Abdi tetap menggeleng. Kali ini, ada hal yang lebih penting. Lagi penting dari keterpukauan menyaksikan pemandangan spektakuler di senja hari. Abdi khawatir pada hafalan-hafalannya setelah rasa aneh itu muncul pada Abdi. Tidak usah basa-basi kebingungan. Abdi paham bahwa itu adalah ketertarikan, macam cinta pada film atau anime romance. Tapi bagi Abdi, ia tidak akan mengakuinya sebagai cinta. Cintanya telah habis untuk Allah, Rasulullah, Guru-guru dan keluarga bathin, keluarga dzohir dan seluruh sanak saudara. Cinta adalah hal luar biasa, yang tidak mungkin muncul begitu saja. 

           Abdi mulai memikirkan berbagai teori dan kemungkinan yang ada. Dan teori yang menurutnya paling benar dan masuk akal, karena ia yang akhir-akhir ini jarang muroja’ah dan tidak mengamalkan wirid-wirid yang telah diberikan. Oleh karena itu, syaithan lebih mudah masuk, dan menyelipkan perasaan ketertarikan yang belum halal itu, yang bisa saja menggiringnya pada dosa. Oh, sayang sekali cucu iblis. Abdi mengetahui trikmu. Kau kalah. 

           “Emang di sini ngapain, Di? Main HP?” Hartigon mengintip isi HP Abdi. Mahasantri itu mengetahuinya dan segera menjauhkannya sambil menutupi dengan tangan lainnya.

           “Hufftt…” Abdi menghembuskan nafas kencang, dan akhirnya,

           “iya, iya, Har.” ujarnya sambil mengantongi HP di celana training warna hitamnya. Sambil berdecak kesal, Abdi membatin Hartigon yang masih memantau dirinya. 
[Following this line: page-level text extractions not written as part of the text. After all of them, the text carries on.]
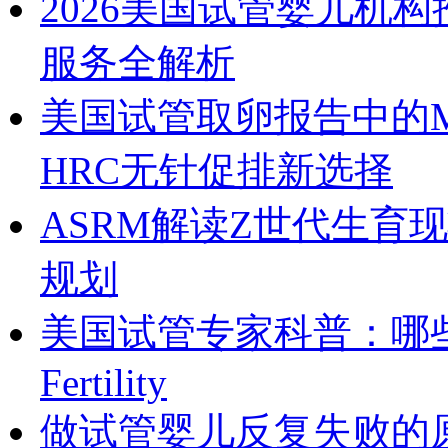
2026美国试管婴儿机
服务全解析
美国试管取卵报告中的M
HRC无针促排新选择
ASRM解读Z世代生育
规划
美国试管专家科普：哪些
Fertility
做试管婴儿反复失败的原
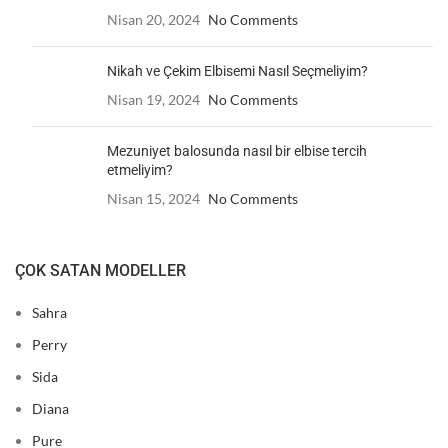
Nisan 20, 2024
No Comments
Nikah ve Çekim Elbisemi Nasıl Seçmeliyim?
Nisan 19, 2024
No Comments
Mezuniyet balosunda nasıl bir elbise tercih
etmeliyim?
Nisan 15, 2024
No Comments
ÇOK SATAN MODELLER
Sahra
Perry
Sida
Diana
Pure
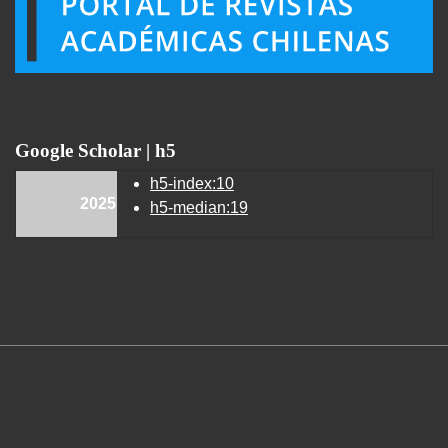
Google Scholar | h5
h5-index:10
2025
h5-median:19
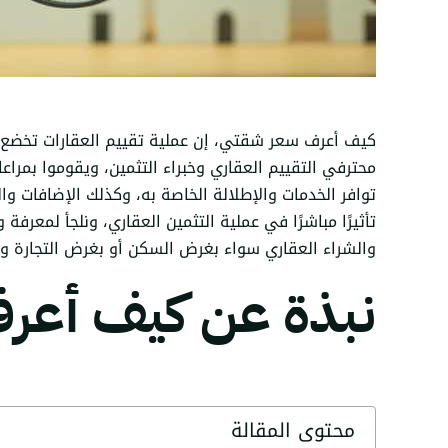
كيف أعرف سعر شقتي، إن عملية تقييم العقارات تخضع لل
محترفي التقييم العقاري وخبراء التثمين، ويقوموا بمرا
توافر الخدمات والإطلالة الخاصة به، وكذلك الإضافات وال
تأثيرًا مباشرًا في عملية التثمين العقاري، ونلجأ لمعرفة
والشراء العقاري سواء بغرض السكن أو بغرض التجارة وال
نبذة عن كيف أعر
محتوى المقالة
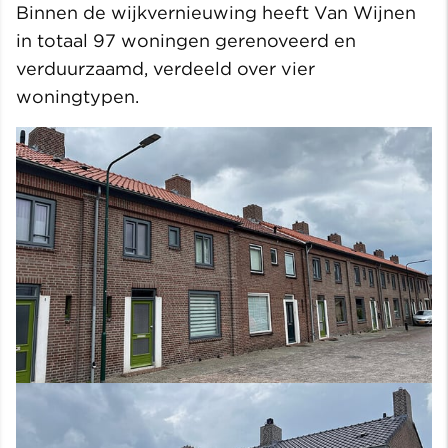
Binnen de wijkvernieuwing heeft Van Wijnen
in totaal 97 woningen gerenoveerd en
verduurzaamd, verdeeld over vier
woningtypen.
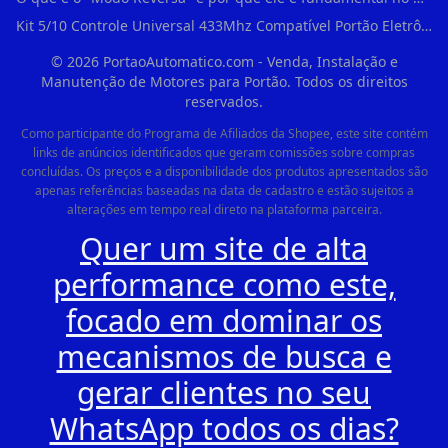
Kit 5/10 Controle Universal 433Mhz Compatível Portão Eletrônico Garagem Residenc em Pinheiros
©
2026
PortaoAutomatico.com - Venda, Instalação e
Manutenção de Motores para Portão. Todos os direitos
reservados.
Como participante do Programa de Afiliados da Shopee, este site contém
links de anúncios identificados que geram comissões sobre compras
concluídas. Os preços e a disponibilidade dos produtos apresentados são
apenas referências baseadas na data de cadastro e estão sujeitos a
alterações em tempo real direto na plataforma parceira.
Quer um site de alta
performance como este,
focado em dominar os
mecanismos de busca e
gerar clientes no seu
WhatsApp todos os dias?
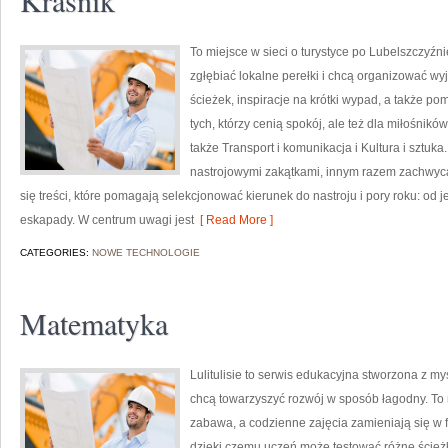
Kraśnik
To miejsce w sieci o turystyce po Lubelszczyźni
zgłębiać lokalne perełki i chcą organizować wy
ścieżek, inspiracje na krótki wypad, a także po
tych, którzy cenią spokój, ale też dla miłośnikó
także Transport i komunikacja i Kultura i sztuka
nastrojowymi zakątkami, innym razem zachwyca 
się treści, które pomagają selekcjonować kierunek do nastroju i pory roku: od
eskapady. W centrum uwagi jest
[ Read More ]
CATEGORIES:
NOWE TECHNOLOGIE
Matematyka
Lulitulisie to serwis edukacyjna stworzona z m
chcą towarzyszyć rozwój w sposób łagodny. To
zabawa, a codzienne zajęcia zamieniają się w 
dzięki czemu uczeń może testować różne ścieżki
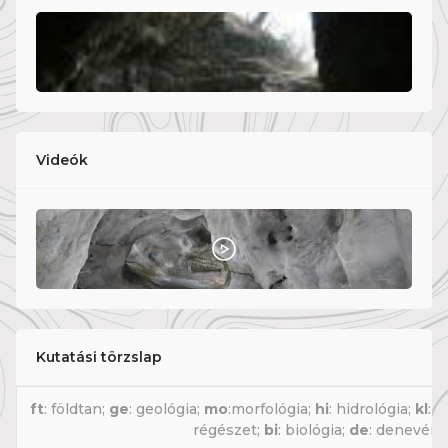
Videók
Kutatási törzslap
ft
: földtan;
ge
: geológia;
mo
:morfológia;
hi
: hidrológia;
kl
:k
régészet;
bi
: biológia;
de
: denevér;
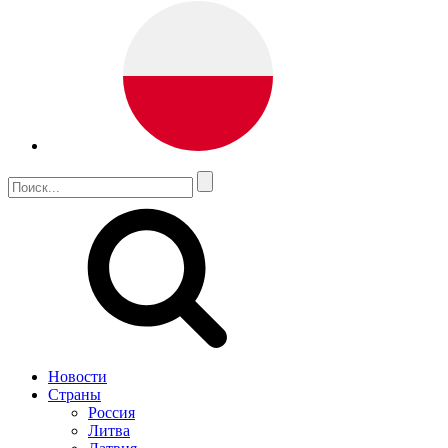
Новости
Страны
Россия
Литва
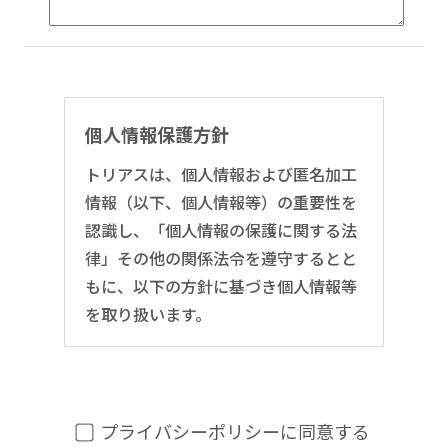
個人情報保護方針
トリアスは、個人情報および匿名加工
情報（以下、個人情報等）の重要性を
認識し、「個人情報の保護に関する法
律」その他の関係法令を遵守するとと
もに、以下の方針に基づき個人情報等
を取り扱います。
個人情報等の利用目的について
個人情報の取得の際にお客様に明示す
るか、またはあらかじめウェブサイト
プライバシーポリシーに同意する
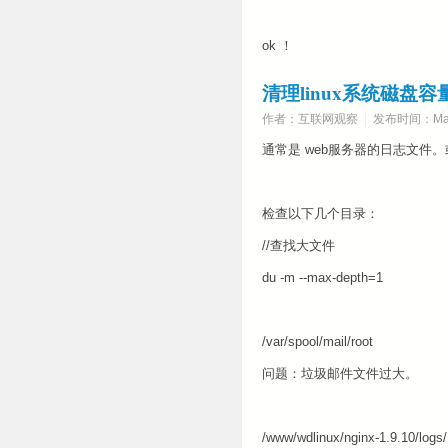
ok ！
清理linux系统磁盘容
作者：互联网观察
发布时间：Marc
通常是 web服务器的日志文件
检查以下几个目录：
//查找大文件
du -m --max-depth=1
/var/spool/mail/root
问题：垃圾邮件文件过大。
/www/wdlinux/nginx-1.9.10/logs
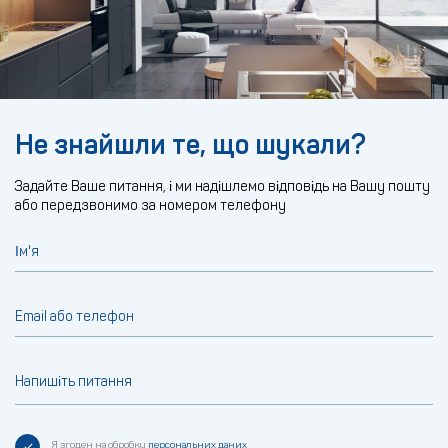
Не знайшли те, що шукали?
Задайте Ваше питання, і ми надішлемо відповідь на Вашу пошту
або передзвонимо за номером телефону
Ім'я
Email або телефон
Напишіть питання
Я згоден на обробку
персональних даних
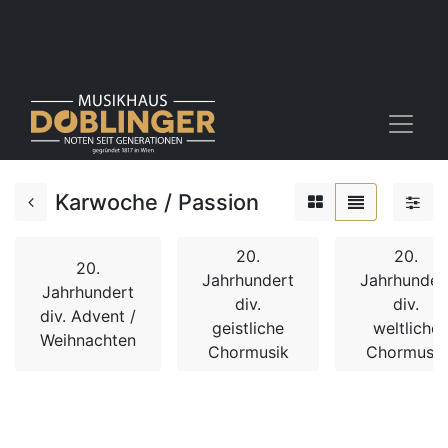
Karwoche / Passion
20.
20.
20.
Jahrhundert
Jahrhunder
Jahrhundert
div.
div.
div. Advent /
geistliche
weltliche
Weihnachten
Chormusik
Chormusik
           Setan aja nggak bisa membuatku berhenti mengaji. Lha orang ini. Atau jangan-jangan dia memang lebih buruk dari setan itu sendiri. Tidak tidak. Mahasantri itu tentu tidak boleh membatin sampai durjana seperti itu. Ia mengalah. Toh nanti malam, di saat semua orang tertidur, ia bisa dengan khusyu’ mendaras wirid-wirid dan berbagai hafalan yang akhir-akhir ini sedikit terlupakan karena banyaknya kesibukan. 

Abdi berlari menghampiri gerombolan kawan-kawannya yang sedang berfoto dengan senja, membuat video aesthetic, bermain ombak kecil, atau sekedar menendang-nendang pasir. Seperti anak-anak yang terjebak dalam tubuh mahasiswa. Namun, apa salahnya? Bukankah kebahagiaan itu memang sederhana? Dan bisa dungkapkan dengan berbagai cara? Tidak perlu sok cool atau dewasa untuk menjadi luar biasa. 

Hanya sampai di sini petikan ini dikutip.